While I was in the cab on my way home, as the cab stopped at a traffic light, a young man thrust a bunch of these flowers into my face and insisted I do my good deed for the day and buy the bunch from him for INR 100. I pulled out a twenty and he gave me two flowers. They made for some pretty co-passengers.

I was terribly homesick when I left home to go to college. I was homesick through my first job and till the time I fell in love with work that occupied all my mind, so I could hardly breathe let alone moon about home.

My concept of home has changed frequently over the years. First, it stopped at the home my parents have built for my brother and me. ‘Home’ then expanded to the house I lived in with my flatmate. She became home so wherever we went became home.

With time, I stared associating the sense of nostalgic familiarity as home. Home was the favourite fragrance that always hinted at the smell of freshly cut grass in the bright light of a sunny day. Home grew to mean the song that reminded me of my dear friend’s wedding, because the memory of my friend’s happiness rinsed the rigours of the day. The whiff of humid air that plastered the face with the slickness of sweat as soon as I stepped out of the plane into Bombay was home. Home was a fluffy poodle emoji that signalled everything was healthy in a particular relationship, the safe haven of the emergency contact, the quiet knowledge that someone you trusted with all your heart existed in your world and chose to look out for you, through it all.

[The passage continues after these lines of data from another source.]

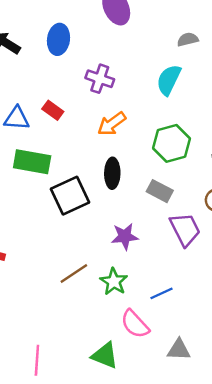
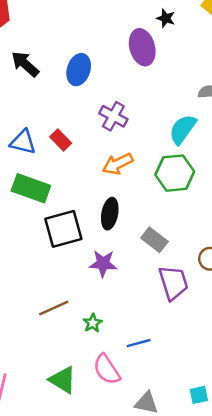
green hexagon: (172, 143) -> (175, 173), moved
purple star: (125, 236) -> (103, 264), moved
green star: (114, 282) -> (93, 323), size x0.7
green triangle: (105, 355) -> (63, 380), moved

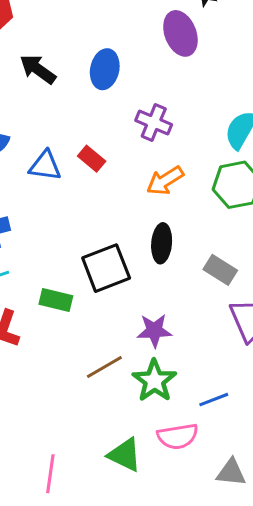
green rectangle: (31, 188) -> (56, 300), moved, size x0.7
purple star: (103, 264) -> (154, 331), moved
green star: (93, 323) -> (154, 381), size x1.8
pink semicircle: (107, 369) -> (178, 436), turned -60

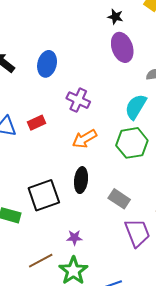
purple ellipse: (180, 33) -> (122, 47), moved
red rectangle: (92, 159) -> (37, 123), turned -66
purple star: (154, 331) -> (74, 238), size x0.7

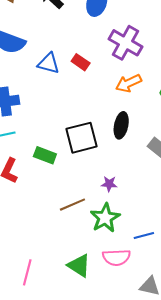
purple cross: (78, 100) -> (126, 43), size x1.4
red rectangle: (37, 123) -> (81, 62), turned 54

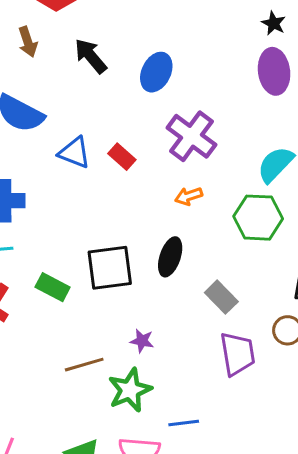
orange arrow: (129, 83) -> (189, 196), size x0.7

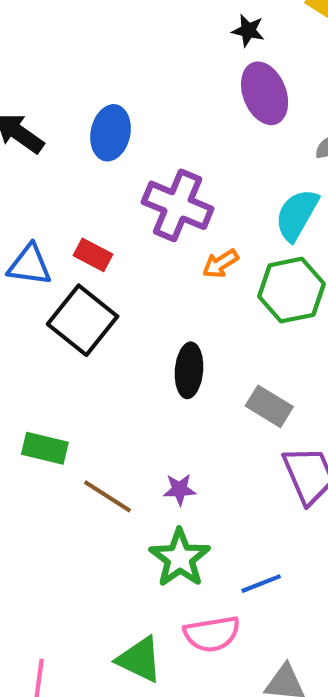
orange arrow: (189, 196) -> (220, 264), moved
black square: (110, 268) -> (83, 320), moved, turned -30
brown line: (84, 365) -> (108, 496), moved, turned 63

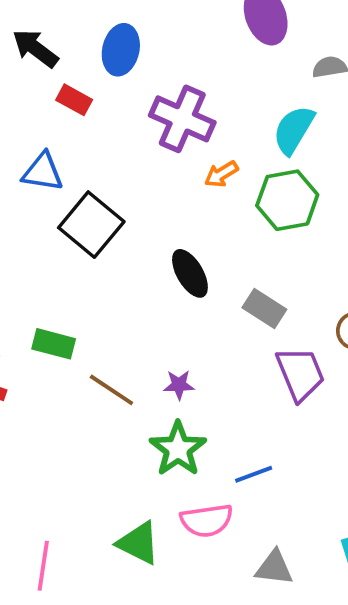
red rectangle: (93, 255) -> (74, 100), moved
black ellipse: (189, 370) -> (190, 273), turned -36

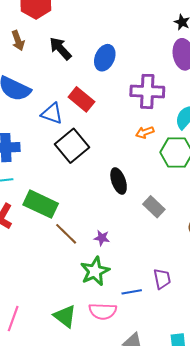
red rectangle: (74, 100) -> (81, 99), moved, size x1.4
purple cross: (182, 119) -> (147, 91), moved, turned -32
green rectangle: (54, 344) -> (41, 204), size x1.5
purple trapezoid: (300, 374) -> (162, 279), moved, size x0.7

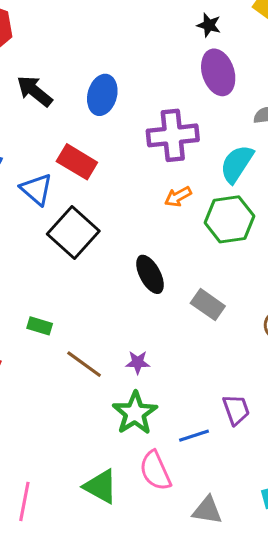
blue triangle: (52, 114) -> (36, 189), turned 30
green rectangle: (41, 204) -> (40, 326), size x0.5
pink semicircle: (103, 311) -> (155, 471), turned 72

Home soon crystallized from all that was familiar to all that felt familiar. A cloud of longing for things as basic as a bookcase filled with beloved titles, the coldness of winter and the feeling of camaraderie to the notion of Paris and New York, the grandeur of Delhi, the time warp that is Calcutta, the organization of Chandigarh, the mystical charm of Jodhpur, the sacredness of Varanasi and all the tiny lines that speedily etched themselves on my brain as I saw more of the world, saw more in the world and saw myself for who I was, stripped of all the of all the pretence.

As I sat in the museum today while the class studied Raja Ravi Verma (he is so one dimension, he deserves a non blog post), I found myself thinking about home again.

Home is where the dendrites communicate with each other over synaptic lapses when I learn something new. Home is a chemical interaction. Home is only in my head.